Re backwards comp., here my ideas, but there could be better ways I guess

  1. The modules will have to be re-named, hence I think it's very hard NOT to duplicate files. e.g sscha.Minimizer is related to Minimizer.py. To the best of my knowledge, if we want to rename it to sscha.minimizer while keeping sscha.Minimizer we should duplicate Minimizer.py into minimizer.py. Then minimizer.py will stick to PEP8, while Minimizer.py will contain only code calling minimizer.py.
  2. To print the warnings, we can simply use a decorator (simple example). To make them not to be printed multiple times during the workflows (as some functions may be called multiple times) we can just set the level of warning low (other details). Qiskit seems to handle this nicely (here). We could also kind of copy paste some of their deprecation functionalities. Same story for modules and classes.

Since this effort is to comply with nowadays standards, I would suggest to support a pre-commit for the refactored and future code. In particular:

  1. Use ruff as linter, which enables to improve the code.
  2. Use isort and black (and maybe flynt) as formatters.
  3. Use pydocstyle to check docstrings.
  4. Consider mypy for static typing checks, that could be very interesting in the future (but less urgent).

These will make development much easier, e.g. pydocstyle would already check that docstrings are correctly formatted (and are present as well), isort and black will automatically format the code to be "prettier", and the linter ruff will help making the code cleaner, safer and possibly faster.
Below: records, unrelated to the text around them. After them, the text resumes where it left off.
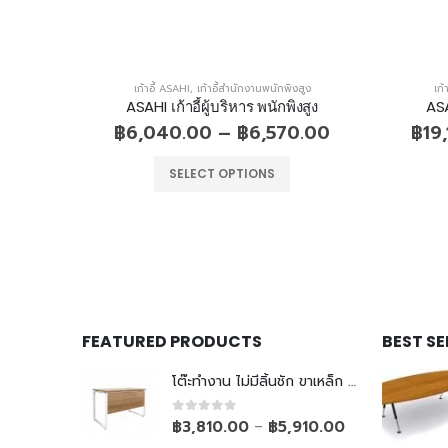
สูง
เก้าอี้ ASAHI
,
เก้าอี้สำนักงานพนักพิงสูง
เก้
งสูง
ASAHI เก้าอี้ผู้บริหาร พนักพิงสูง
ASA
0.00
฿
6,040.00
–
฿
6,570.00
฿
19
SELECT OPTIONS
FEATURED PRODUCTS
BEST S
โต๊ะทำงาน ไม่มีลิ้นชัก ขาเหล็ก Top ยกลอย
0
out of 5
฿
3,810.00
฿
5,910.00
–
Let me know if this sounds good to you (:

eli-schwartz commented 11 months ago

1. The modules will have to be re-named, hence I think it's very hard NOT to duplicate files. e.g sscha.Minimizer is related to Minimizer.py. To the best of my knowledge, if we want to rename it to sscha.minimizer while keeping sscha.Minimizer we should duplicate Minimizer.py into minimizer.py. Then minimizer.py will stick to PEP8, while Minimizer.py will contain only code calling minimizer.py.

You could do it with a meta import hook: https://docs.python.org/3/reference/import.html#the-meta-path

2. To print the warnings, we can simply use a decorator (simple example). To make them not to be printed multiple times during the workflows (as some functions may be called multiple times) we can just set the level of warning low (other details).

You don't strictly need a decorator, those primarily exist to reduce repetitive boilerplate. Just warnings.warn() at the top of the function, really.

For warning only once per function/class, you probably want to install a warning filter, see the "once" action at https://docs.python.org/3/library/warnings.html#the-warnings-filter.

Since this effort is to comply with nowadays standards, I would suggest to support a pre-commit for the refactored and future code. In particular:

I think that using code style linters is pretty irrelevant for users, for the most part, as long as the public API is easy to understand. It's also mostly not pertinent when it comes to PEP 8. (In particular, black violates PEP 8.) Although that might still be desirable, it probably makes sense to create a separate github issue for it.

and the linter ruff will help making the code cleaner, safer and possibly faster.

Cleaner, probably. Faster, well, most things ruff can do won't really affect speed, but some ruff linting rules will actually make the code a bit slower and some a bit faster. Safer? I think it's rather stretching the point to suggest that ruff fixes your code from security vulnerabilities. (Are there currently concerns about that here?)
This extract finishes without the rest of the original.